Follow-up magnetic resonance imaging after 2 months of immunotherapy. a Axial fluid-attenuated inversion recovery (FLAIR), b axial T2-weighted images, c coronal T2-weighted images, e, f sagittal T2-weighted images, showing decrease in the T2/FLAIR high signal intensity of the hippocampi bilaterally, and regression of the hypertrophy of hippocampi (left: head thickness 7 mm, body thickness 8.5 mm, right: head thickness 10 mm, body thickness 8 mm) and amygdala bilaterally (arrows), d diffusion-weighted imaging showing no diffusion restriction.

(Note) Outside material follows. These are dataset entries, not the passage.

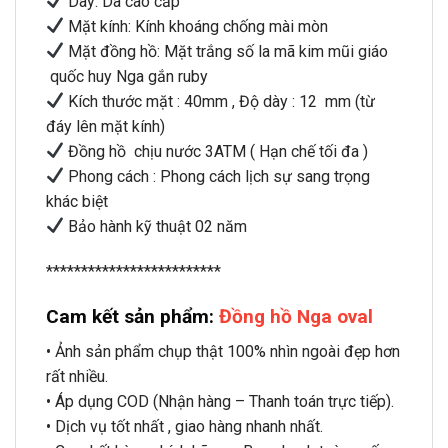
Dây: Da cao cấp
Mặt kính: Kính khoáng chống mài mòn
Mặt đồng hồ: Mặt trắng số la mã kim mũi giáo
quốc huy Nga gắn ruby
Kích thước mặt : 40mm , Độ dày : 12 mm (từ
đáy lên mặt kính)
Đồng hồ chịu nước 3ATM ( Hạn chế tối đa )
Phong cách : Phong cách lịch sự sang trọng
khác biệt
Bảo hành kỹ thuật 02 năm
*************************
Cam kết sản phẩm:
Đồng hồ Nga oval
• Ảnh sản phẩm chụp thật 100% nhìn ngoài đẹp hơn
rất nhiều.
• Áp dụng COD (Nhận hàng – Thanh toán trực tiếp).
• Dịch vụ tốt nhất , giao hàng nhanh nhất.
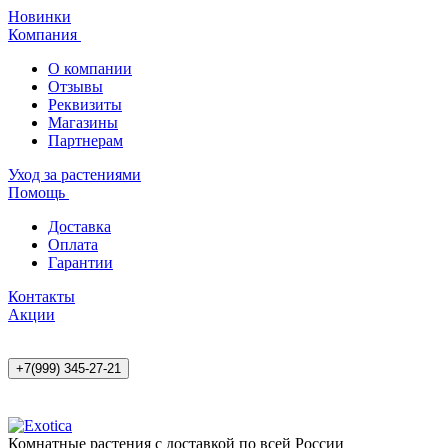
Новинки
Компания
О компании
Отзывы
Реквизиты
Магазины
Партнерам
Уход за растениями
Помощь
Доставка
Оплата
Гарантии
Контакты
Акции
+7(999) 345-27-21
Комнатные растения с доставкой по всей России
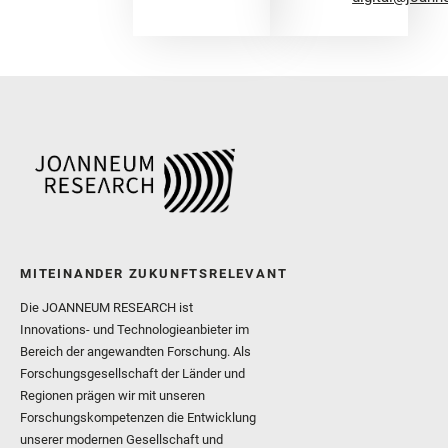
MITEINANDER ZUKUNFTSRELEVANT
Die JOANNEUM RESEARCH ist
Innovations- und Technologieanbieter im
Bereich der angewandten Forschung. Als
Forschungsgesellschaft der Länder und
Regionen prägen wir mit unseren
Forschungskompetenzen die Entwicklung
unserer modernen Gesellschaft und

She was maintained on oral prednisolone (60 mg/day) that was tapered gradually over 6 months. The patient showed subjective and objective improvement in her memory. MMSE score was 23/30 after 1 month, 25/30 after 3 months and 27/30 after 6 months. A timeline of the clinical course is highlighted in Fig. 3.

Fig. 3
figure 3

Timeline of the clinical course


Seronegative LE is a challenging diagnosis. It requires a classical clinical presentation, radiological evidence of limbic system and medial temporal lobe affection, and the absence of pathogenic autoantibodies or evidence of malignancy [4].

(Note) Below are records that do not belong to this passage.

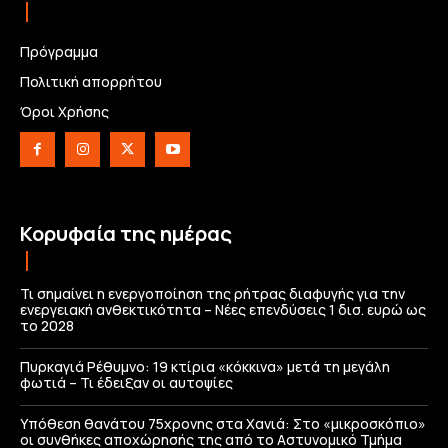
Πρόγραμμα
Πολιτική απορρήτου
Όροι Χρήσης
Κορυφαία της ημέρας
Τι σημαίνει η ενεργοποίηση της ρήτρας διαφυγής για την
ενεργειακή ανθεκτικότητα – Νέες επενδύσεις 1 δισ. ευρώ ως
το 2028
Πυρκαγιά Ρέθυμνο: 19 κτίρια «κόκκινα» μετά τη μεγάλη
φωτιά – Τι έδειξαν οι αυτοψίες
Υπόθεση θανάτου 75χρονης στα Χανιά: Στο «μικροσκόπιο»
οι συνθήκες αποχώρησής της από το Αστυνομικό Τμήμα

In our report, the patient presented with subacute progressive amnesia and depression, bilateral hippocampal hyperintensity and hypertrophy on MRI, abnormal EEG, lymphocytic pleocytosis and positive OCB in CSF, and negative screening for autoantibodies in blood and CSF. Improvement in memory on immunosuppressive therapy further supported the diagnosis.

LE is a variant of encephalitis that affects the medial temporal lobe and hippocampus. It is usually classified as autoimmune or paraneoplastic. Autoantibodies are directed against neuronal cell membrane surfaces, intracellular antigens or synaptic antigens, with overlapping clinical and imaging features [5]. Symptoms of LE include subacute onset, usually in weeks, of short-term memory loss, depression, anxiety, delusions, hallucinations, confusion, behavioral changes and seizures. It affects men more than women (2:1) around the age of 40 years [6]. It is estimated that around 7–26% of all autoimmune LE cases present without detectable antibodies [7, 8].

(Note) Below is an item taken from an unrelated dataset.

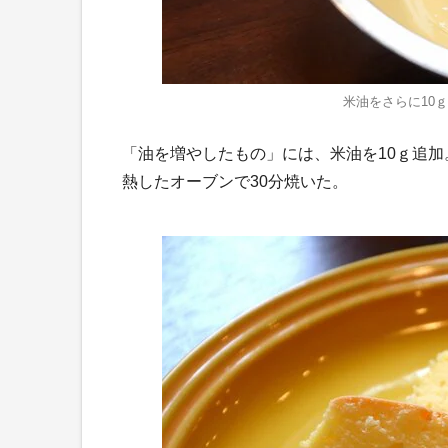
米油をさらに10
「油を増やしたもの」には、米油を10ｇ追加
熱したオーブンで30分焼いた。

Despite being previously reported in literature, LE it is still underdiagnosed, and management is usually delayed. This was recently highlighted in the gripping memoir Brain on Fire: My Month of Madness by Susannah Cahalan [9], which was adapted into a film of the same name. The female journalist from New York described her experience with anti-NMDA receptor encephalitis that was dominated by presentation of delusions, hallucinations, and later with neurological symptoms. Moreover, the misdiagnosis of those cases as herpetic encephalitis as a result of specific predilection for medial temporal lobes further adds to the morbidity and exposes patients to the dangers of unnecessary medications [10].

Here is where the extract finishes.